Ilya Prigogine, le grand scientifique, parle des structures dissipatives, qui se manifestent lorsqu'un organisme ou un environnement subit un tel stress qu'il ne peut plus le supporter. Il y a alors une désintégration, suivie d'une réintégration, à un autre niveau par quoi les vieilles tensions et les stress sont assimilés… Lorsque les formes de la vie sont incapables d'endurer les vieux stress, elles se réintègrent à un niveau différent… Un saut est fait qui est accompagné de douleurs et d'un traumatisme. Cette douleur peut être la précondition à la croissance. Nous ne voulons pas le reconnaître pendant que nous souffrons. Mais il est peut-être inévitable que la vraie croissance soit accompagnée de douleurs car c'est la douleur d'une transition à partir d'un certain état d'être où nous nous sentions bien à l'aise, à un autre état où nous ne le sommes plus. Devenir est toujours difficile.
Dans notre culture, nous évitons à tout prix la souffrance. En conséquence, cette attitude produit un engourdissement, ce qui est déjà en soi une forme de souffrance. Aussi longtemps que nous vivons, croissons et devenons, nous ne devons pas éviter la souffrance, puisque c'est ainsi qu'est fait l'univers.
Dans l'univers des anges, cela pourrait être autrement, mais dans le monde d'humains contingents, c'est ainsi”.
En réalité, le bonheur en soi, dit Moss, n'est pas la meilleure condition pour attirer l'éveil de la conscience, ce n'est donc pas le but de quelqu'un qui cherche la transformation. Le bonheur, comme vénère tout le monde, implique habituellement une sécurité sociale et une estime de soi qui produit de l'insensibilité, de la distance et de la non-implication.

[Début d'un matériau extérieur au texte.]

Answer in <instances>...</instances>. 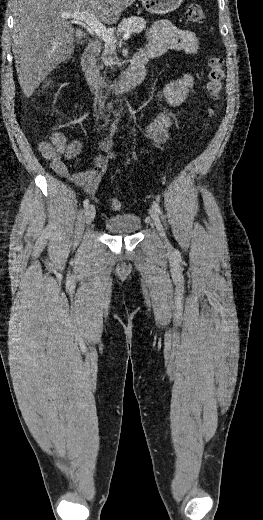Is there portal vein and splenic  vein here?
<instances>
[{
	"label": "portal vein and splenic vein",
	"instance_id": "obj_1",
	"mask_svg": "<svg viewBox=\"0 0 263 520\" xmlns=\"http://www.w3.org/2000/svg\"><path fill=\"white\" fill-rule=\"evenodd\" d=\"M62 18H71L74 20L83 21L90 28L92 32L100 36L108 45L115 46L117 40L111 30L107 29L93 14L87 12H72L63 13ZM131 32L127 31L122 36L123 40L129 39Z\"/></svg>",
	"mask_w": 263,
	"mask_h": 520
}]
</instances>
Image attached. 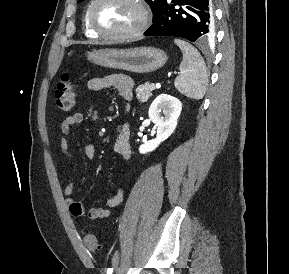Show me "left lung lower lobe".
I'll use <instances>...</instances> for the list:
<instances>
[{
  "instance_id": "left-lung-lower-lobe-1",
  "label": "left lung lower lobe",
  "mask_w": 289,
  "mask_h": 274,
  "mask_svg": "<svg viewBox=\"0 0 289 274\" xmlns=\"http://www.w3.org/2000/svg\"><path fill=\"white\" fill-rule=\"evenodd\" d=\"M144 35L177 36L192 42H207L214 36L210 0H167L158 19Z\"/></svg>"
}]
</instances>
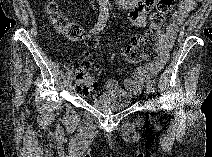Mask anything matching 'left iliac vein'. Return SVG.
Segmentation results:
<instances>
[{
	"label": "left iliac vein",
	"mask_w": 212,
	"mask_h": 157,
	"mask_svg": "<svg viewBox=\"0 0 212 157\" xmlns=\"http://www.w3.org/2000/svg\"><path fill=\"white\" fill-rule=\"evenodd\" d=\"M150 92H151V91H149V90L147 89L146 93L149 94Z\"/></svg>",
	"instance_id": "left-iliac-vein-1"
}]
</instances>
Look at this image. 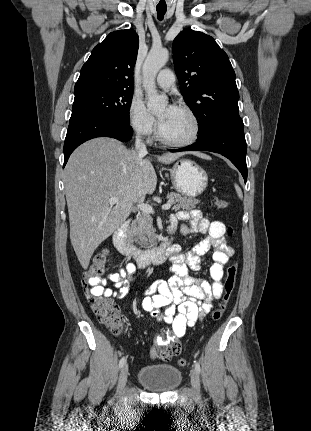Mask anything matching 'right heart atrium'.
<instances>
[{
	"label": "right heart atrium",
	"mask_w": 311,
	"mask_h": 431,
	"mask_svg": "<svg viewBox=\"0 0 311 431\" xmlns=\"http://www.w3.org/2000/svg\"><path fill=\"white\" fill-rule=\"evenodd\" d=\"M127 124L134 135L147 141L153 139L157 130L155 117L136 96H132L128 104Z\"/></svg>",
	"instance_id": "right-heart-atrium-1"
}]
</instances>
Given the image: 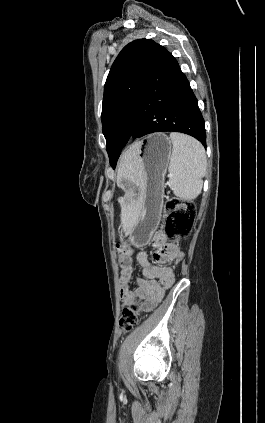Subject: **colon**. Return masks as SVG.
<instances>
[{
	"instance_id": "obj_1",
	"label": "colon",
	"mask_w": 265,
	"mask_h": 423,
	"mask_svg": "<svg viewBox=\"0 0 265 423\" xmlns=\"http://www.w3.org/2000/svg\"><path fill=\"white\" fill-rule=\"evenodd\" d=\"M166 219L164 232L168 240L177 242L192 231L196 217L193 204L179 198H170L165 203ZM130 247L127 244L118 246L119 257L124 260L128 257ZM139 323V307L134 304L123 309L119 324L125 331L133 330Z\"/></svg>"
}]
</instances>
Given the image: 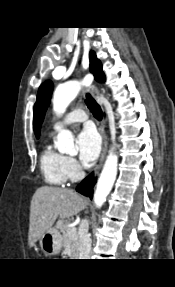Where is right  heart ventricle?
I'll return each mask as SVG.
<instances>
[{"instance_id":"e07e8e85","label":"right heart ventricle","mask_w":175,"mask_h":287,"mask_svg":"<svg viewBox=\"0 0 175 287\" xmlns=\"http://www.w3.org/2000/svg\"><path fill=\"white\" fill-rule=\"evenodd\" d=\"M65 158L50 145L43 148L40 156V169L46 183L63 185L67 181Z\"/></svg>"}]
</instances>
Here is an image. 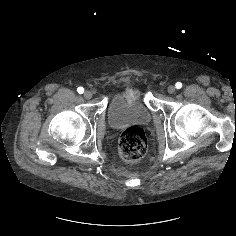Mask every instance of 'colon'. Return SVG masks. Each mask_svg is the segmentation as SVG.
I'll list each match as a JSON object with an SVG mask.
<instances>
[{"instance_id":"1","label":"colon","mask_w":236,"mask_h":236,"mask_svg":"<svg viewBox=\"0 0 236 236\" xmlns=\"http://www.w3.org/2000/svg\"><path fill=\"white\" fill-rule=\"evenodd\" d=\"M147 139L144 131L138 126H131L123 131L119 140V152L127 162H136L143 158L147 151Z\"/></svg>"}]
</instances>
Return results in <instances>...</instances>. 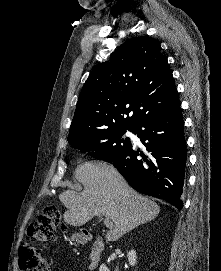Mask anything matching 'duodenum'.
Here are the masks:
<instances>
[{
    "label": "duodenum",
    "mask_w": 221,
    "mask_h": 271,
    "mask_svg": "<svg viewBox=\"0 0 221 271\" xmlns=\"http://www.w3.org/2000/svg\"><path fill=\"white\" fill-rule=\"evenodd\" d=\"M86 240H87V236L84 235L77 238L76 242L84 243L86 242ZM103 250H104V243L101 240H96L93 242L90 249V253H89V269L90 270H95L99 266L101 262Z\"/></svg>",
    "instance_id": "1"
}]
</instances>
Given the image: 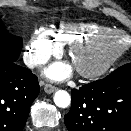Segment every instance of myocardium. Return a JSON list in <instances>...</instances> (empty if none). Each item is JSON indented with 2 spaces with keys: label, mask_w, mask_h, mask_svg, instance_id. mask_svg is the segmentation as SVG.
I'll return each instance as SVG.
<instances>
[{
  "label": "myocardium",
  "mask_w": 131,
  "mask_h": 131,
  "mask_svg": "<svg viewBox=\"0 0 131 131\" xmlns=\"http://www.w3.org/2000/svg\"><path fill=\"white\" fill-rule=\"evenodd\" d=\"M114 37L125 38L126 40L125 44L121 48H119L117 51L112 53L106 60H104L103 62L99 63L98 65L92 68L85 69L81 67H76L78 73L82 77L95 78V77L101 76L107 70H109L114 65V63L120 57H122L124 53L128 50L130 46L129 42H127L128 35L119 30H108V31L94 34L93 36L77 41L69 46L68 53L72 61L74 62V58L77 53L92 50L96 48L97 46H99L105 40L114 38Z\"/></svg>",
  "instance_id": "f54148a6"
}]
</instances>
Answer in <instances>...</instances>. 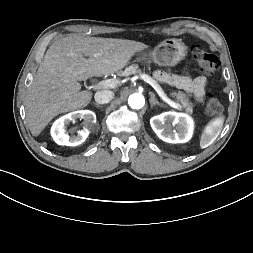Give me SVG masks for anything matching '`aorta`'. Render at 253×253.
<instances>
[{"label": "aorta", "instance_id": "1", "mask_svg": "<svg viewBox=\"0 0 253 253\" xmlns=\"http://www.w3.org/2000/svg\"><path fill=\"white\" fill-rule=\"evenodd\" d=\"M128 103L133 109H141L145 104V99L142 94L134 93L130 95Z\"/></svg>", "mask_w": 253, "mask_h": 253}]
</instances>
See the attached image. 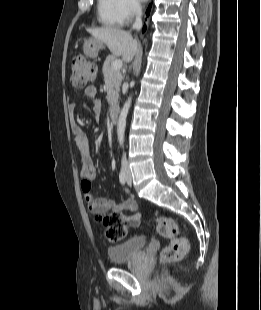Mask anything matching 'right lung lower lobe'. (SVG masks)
Returning a JSON list of instances; mask_svg holds the SVG:
<instances>
[{"label":"right lung lower lobe","mask_w":261,"mask_h":310,"mask_svg":"<svg viewBox=\"0 0 261 310\" xmlns=\"http://www.w3.org/2000/svg\"><path fill=\"white\" fill-rule=\"evenodd\" d=\"M150 8H151V5L148 7V9H147V11H146L147 16L149 15ZM143 30H144V31L146 30V26H143Z\"/></svg>","instance_id":"obj_1"}]
</instances>
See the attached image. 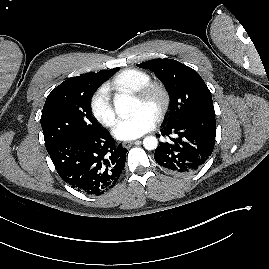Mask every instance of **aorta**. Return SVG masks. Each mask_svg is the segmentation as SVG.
<instances>
[{
  "instance_id": "aorta-1",
  "label": "aorta",
  "mask_w": 269,
  "mask_h": 269,
  "mask_svg": "<svg viewBox=\"0 0 269 269\" xmlns=\"http://www.w3.org/2000/svg\"><path fill=\"white\" fill-rule=\"evenodd\" d=\"M115 111L119 117L127 119L137 107V101L127 94L116 95L114 97ZM143 146L147 150H154L158 146L155 136H147L143 140Z\"/></svg>"
}]
</instances>
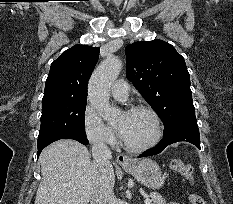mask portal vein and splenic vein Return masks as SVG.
Here are the masks:
<instances>
[{
	"label": "portal vein and splenic vein",
	"mask_w": 233,
	"mask_h": 204,
	"mask_svg": "<svg viewBox=\"0 0 233 204\" xmlns=\"http://www.w3.org/2000/svg\"><path fill=\"white\" fill-rule=\"evenodd\" d=\"M145 204H151V199L150 198H146L144 201Z\"/></svg>",
	"instance_id": "18ae733b"
}]
</instances>
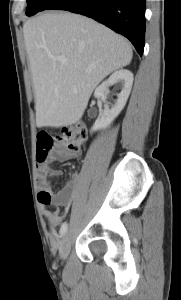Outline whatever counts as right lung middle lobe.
I'll use <instances>...</instances> for the list:
<instances>
[{
	"instance_id": "right-lung-middle-lobe-1",
	"label": "right lung middle lobe",
	"mask_w": 181,
	"mask_h": 300,
	"mask_svg": "<svg viewBox=\"0 0 181 300\" xmlns=\"http://www.w3.org/2000/svg\"><path fill=\"white\" fill-rule=\"evenodd\" d=\"M57 0H27L26 15L32 16L37 12L48 9Z\"/></svg>"
}]
</instances>
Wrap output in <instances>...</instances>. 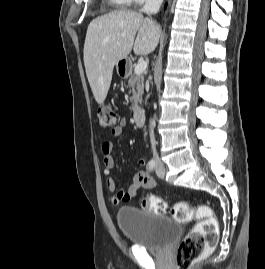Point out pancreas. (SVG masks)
<instances>
[{
  "label": "pancreas",
  "mask_w": 265,
  "mask_h": 269,
  "mask_svg": "<svg viewBox=\"0 0 265 269\" xmlns=\"http://www.w3.org/2000/svg\"><path fill=\"white\" fill-rule=\"evenodd\" d=\"M127 86L131 88L132 97L130 101L132 103V110H138V104L142 102V96L144 93V77L142 74L136 75L130 70V76Z\"/></svg>",
  "instance_id": "pancreas-1"
}]
</instances>
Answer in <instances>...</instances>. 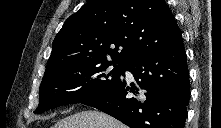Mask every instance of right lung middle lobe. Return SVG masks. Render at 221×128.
Wrapping results in <instances>:
<instances>
[{"label":"right lung middle lobe","mask_w":221,"mask_h":128,"mask_svg":"<svg viewBox=\"0 0 221 128\" xmlns=\"http://www.w3.org/2000/svg\"><path fill=\"white\" fill-rule=\"evenodd\" d=\"M110 63L75 61L46 71L41 82L39 105L41 113L61 105L83 103L102 95L115 86L124 75L126 65H114L106 72Z\"/></svg>","instance_id":"dd1d6c3e"}]
</instances>
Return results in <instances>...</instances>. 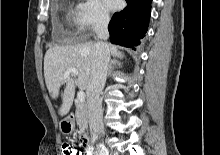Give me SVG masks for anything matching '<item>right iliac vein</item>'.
<instances>
[{
  "instance_id": "1",
  "label": "right iliac vein",
  "mask_w": 220,
  "mask_h": 155,
  "mask_svg": "<svg viewBox=\"0 0 220 155\" xmlns=\"http://www.w3.org/2000/svg\"><path fill=\"white\" fill-rule=\"evenodd\" d=\"M101 155H109L107 152L101 153Z\"/></svg>"
}]
</instances>
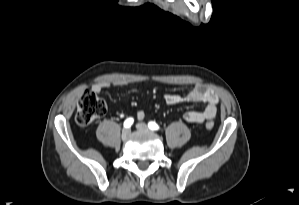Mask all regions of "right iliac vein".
Instances as JSON below:
<instances>
[{
    "label": "right iliac vein",
    "mask_w": 299,
    "mask_h": 205,
    "mask_svg": "<svg viewBox=\"0 0 299 205\" xmlns=\"http://www.w3.org/2000/svg\"><path fill=\"white\" fill-rule=\"evenodd\" d=\"M130 134H131V131L129 129L124 130L122 133V140L123 141L127 140L129 138Z\"/></svg>",
    "instance_id": "1"
}]
</instances>
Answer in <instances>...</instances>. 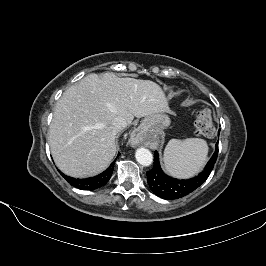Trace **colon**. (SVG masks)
<instances>
[{
    "label": "colon",
    "mask_w": 266,
    "mask_h": 266,
    "mask_svg": "<svg viewBox=\"0 0 266 266\" xmlns=\"http://www.w3.org/2000/svg\"><path fill=\"white\" fill-rule=\"evenodd\" d=\"M195 132L199 136L212 137L215 128L212 122L211 113L208 109H202L196 112Z\"/></svg>",
    "instance_id": "5ec220e1"
}]
</instances>
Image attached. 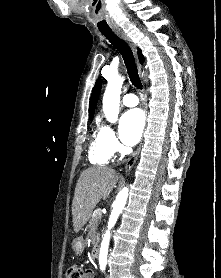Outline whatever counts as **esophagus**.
<instances>
[{
    "instance_id": "1",
    "label": "esophagus",
    "mask_w": 221,
    "mask_h": 278,
    "mask_svg": "<svg viewBox=\"0 0 221 278\" xmlns=\"http://www.w3.org/2000/svg\"><path fill=\"white\" fill-rule=\"evenodd\" d=\"M114 32L120 36L124 41H126L134 50L135 54H136V50L133 46V44L131 43L130 39L128 38V36L120 29H115ZM139 67V71L141 72V65L138 64ZM141 150V144L137 147V149L135 150V152L132 154V156L128 159L126 165H125V171H129L133 165L135 164V162L137 161V158L139 156Z\"/></svg>"
}]
</instances>
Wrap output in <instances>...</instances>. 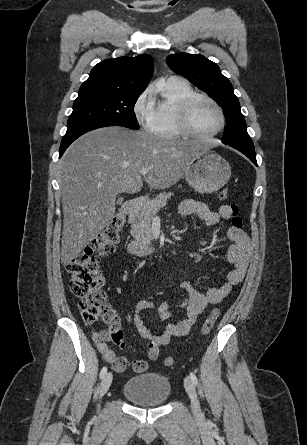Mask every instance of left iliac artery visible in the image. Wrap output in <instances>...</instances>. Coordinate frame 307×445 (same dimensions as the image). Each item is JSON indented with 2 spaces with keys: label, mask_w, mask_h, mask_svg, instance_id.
<instances>
[{
  "label": "left iliac artery",
  "mask_w": 307,
  "mask_h": 445,
  "mask_svg": "<svg viewBox=\"0 0 307 445\" xmlns=\"http://www.w3.org/2000/svg\"><path fill=\"white\" fill-rule=\"evenodd\" d=\"M189 377H190L191 381L193 382V384L197 385L198 380H197V377L195 376V374L193 372H190Z\"/></svg>",
  "instance_id": "1"
}]
</instances>
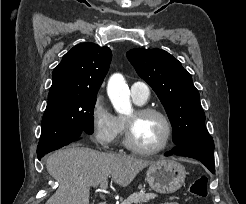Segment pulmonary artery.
I'll use <instances>...</instances> for the list:
<instances>
[{
    "mask_svg": "<svg viewBox=\"0 0 246 204\" xmlns=\"http://www.w3.org/2000/svg\"><path fill=\"white\" fill-rule=\"evenodd\" d=\"M150 95V89L144 82H135L131 86V96L133 100L138 104L145 103Z\"/></svg>",
    "mask_w": 246,
    "mask_h": 204,
    "instance_id": "e3ab8cb5",
    "label": "pulmonary artery"
}]
</instances>
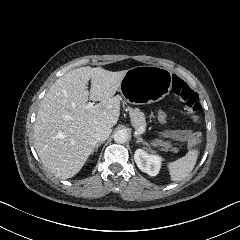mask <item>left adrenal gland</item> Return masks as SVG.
<instances>
[{"mask_svg": "<svg viewBox=\"0 0 240 240\" xmlns=\"http://www.w3.org/2000/svg\"><path fill=\"white\" fill-rule=\"evenodd\" d=\"M134 137L136 138V143L141 142L143 145H149L146 141L143 140L141 136L134 134Z\"/></svg>", "mask_w": 240, "mask_h": 240, "instance_id": "obj_1", "label": "left adrenal gland"}]
</instances>
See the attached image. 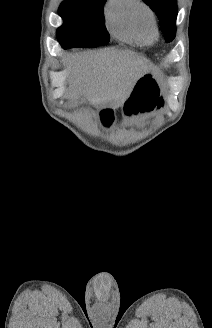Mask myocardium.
Wrapping results in <instances>:
<instances>
[{
    "label": "myocardium",
    "instance_id": "obj_1",
    "mask_svg": "<svg viewBox=\"0 0 212 328\" xmlns=\"http://www.w3.org/2000/svg\"><path fill=\"white\" fill-rule=\"evenodd\" d=\"M138 17L145 28L155 32L157 31L156 17L153 10L150 7L141 4L138 9Z\"/></svg>",
    "mask_w": 212,
    "mask_h": 328
}]
</instances>
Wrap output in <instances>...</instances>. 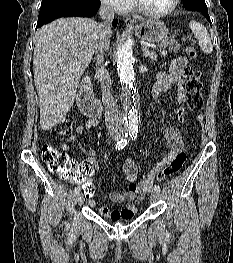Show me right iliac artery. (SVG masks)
<instances>
[{"label": "right iliac artery", "mask_w": 233, "mask_h": 263, "mask_svg": "<svg viewBox=\"0 0 233 263\" xmlns=\"http://www.w3.org/2000/svg\"><path fill=\"white\" fill-rule=\"evenodd\" d=\"M128 143V133H125L124 138H122L120 141H118L115 145L116 150H121L123 149ZM80 192V187H76L74 189V193L78 194Z\"/></svg>", "instance_id": "82829eb1"}]
</instances>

Être heureux est un concept qui évoque un bien-être protégé contre les drames et les souffrances de la vie, il s'oppose au malheur et aux dimensions de l'ombre en nous. Ce qu'il s'agit de faire, c'est d'embrasser le malheur aussi bien que le bonheur. C'est cela l'attitude adulte qui rend capable de dire oui à tout et d'essuyer avec courage les coups durs et les coups bas de la vie, les laideurs et les ténèbres de sa conscience. Comme l'a si bien dit Alan Watts : “Consentir à être insécure est l'ultime sécurité. Consentir à souffrir est l'essence de la joie divine. Consentir à être limité, c'est connaître sa propre infinité. Consentir à être soumis, c'est être vraiment libre. Consentir à être fou et un pécheur c'est être à la fois un sage et un saint”.